I'm playing a subtle, manipulative game. The visitor may feel a sense of
control over what he sees, but of course, it is not real control, or
significant interactivity. I wish I understood the nature of true
interactivity, and had the technical knowledge to build a database that
would allow it, but I can't and don't. So for now I'm creating
illusions.
I love the idea of email as art, email being used in different
interactive, creative ways. Over the last two years, this community has
developed into a rich source of content for artists to portray in
different ways.
I can see messages on a huge sculpture, messages taken from different
places combining to make interactive stories, messages made into sound
files and put to music... I consider anyone who would look at Socks and
want to make it into another artistic or educational form to be doing us a
great honor, and I am humbled and deeply moved that people are considering
this.
I hope all the artists here to feel free to let their imaginations fly
and---following the copyright laws---create email as art. It is a great
concept. I am not sure how many people do it. Might be one of those
pioneer things, and I love that. I live for being a trailblazer. It is
like hang gliding into the wind.
I want to go places with interactivity that have not been visited before.

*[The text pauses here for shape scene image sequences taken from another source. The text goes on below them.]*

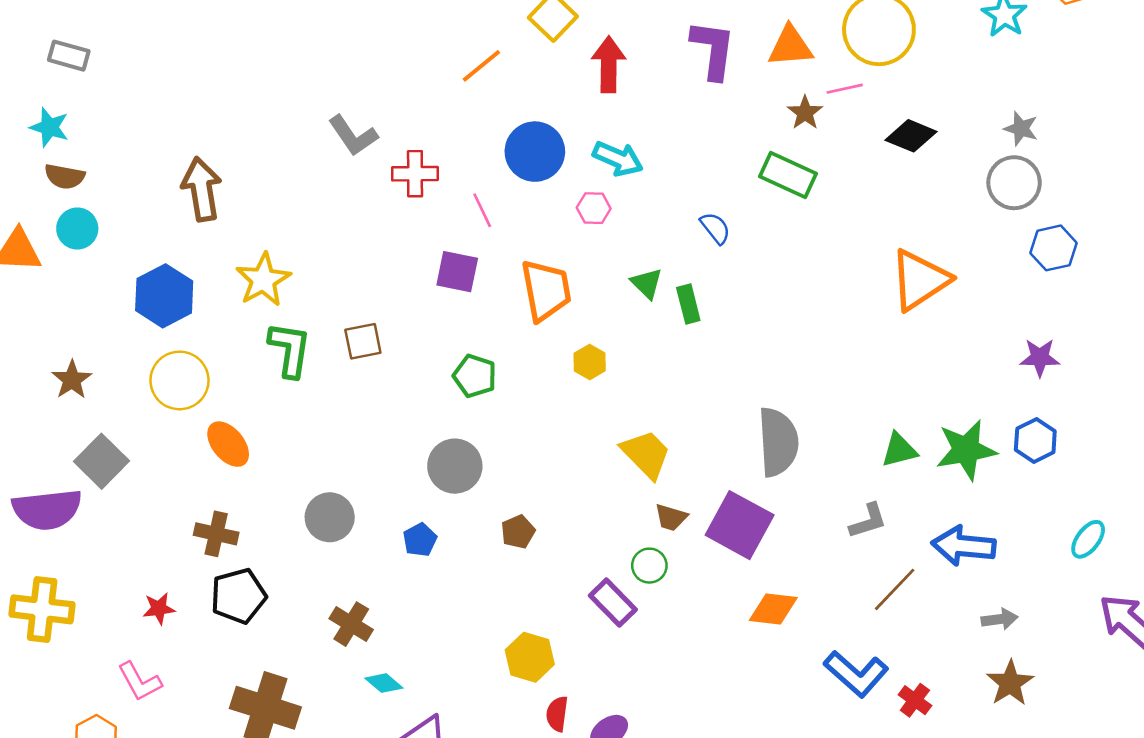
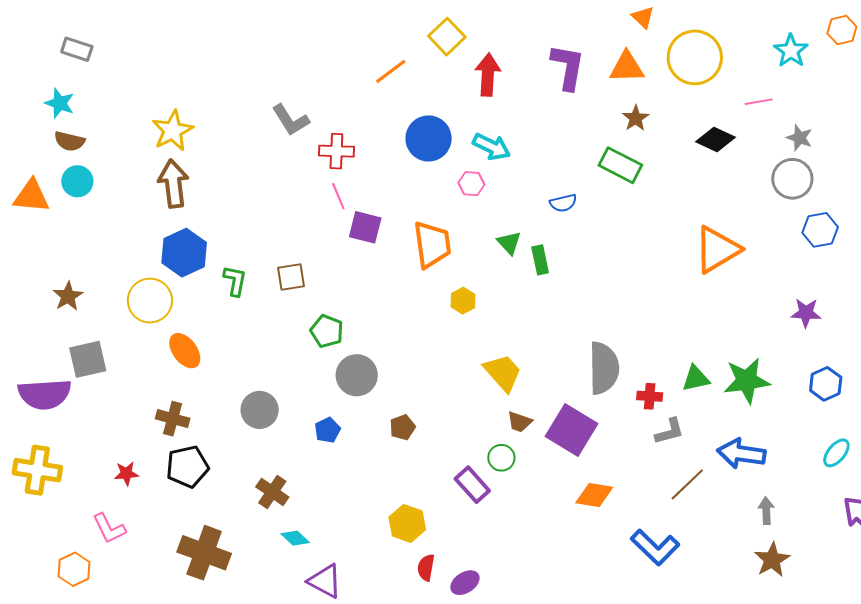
pink line: (845, 89) -> (759, 102), moved
brown arrow: (202, 189) -> (173, 184), moved
pink line: (482, 210) -> (338, 196), moved
blue semicircle: (715, 228) -> (563, 203), turned 112
yellow star: (263, 280) -> (173, 131), moved
blue hexagon: (164, 296) -> (184, 253), moved
green L-shape: (290, 350) -> (235, 281), size x0.7
green pentagon: (475, 376) -> (327, 331), moved
blue hexagon: (1035, 440) -> (826, 384), moved
gray square: (101, 461) -> (88, 359), turned 30
gray arrow: (1000, 619) -> (766, 511), turned -88
red cross: (915, 700) -> (650, 396), moved, turned -35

I want people to take risks and try new ideas. I want this to be a safe
environment where people will feel comfortable testing something, perhaps
making mistakes, and then try again until it hits.
It is OK to make a mistake. No bother. No apologies necessary. The more
important thing is that the artist valued us enough to dream. That is what
is so inspiring and what makes us special.
The thing about the copyright law that is so important, however, is that
if the writers here were not secure that they had the choice over what
happened to their words---to keep them private to just the list, or to
have them used in another project---they would not write, and we would be
in big trouble.
It is amazing to me. Sometimes I think of Socks and I think, "We are
so strong." And then I think, "We are so fragile." The trust dynamic in
online communities is at once powerful and vulnerable. And again, as in so
many things, we are stuck with trying to find the balance. For me,
copyright law provides an already thought-out, written-out path to this
balance. It does the philosophical work, so we don't have to. :-)
Dream on, folks. I look forward, with deep appreciation, to all the
ideas, art pieces, interactive environments, and poetry that can be made
out of Socks. They are a sign of strength, beauty, vitality, and my
reason for being online---souls touching across wires.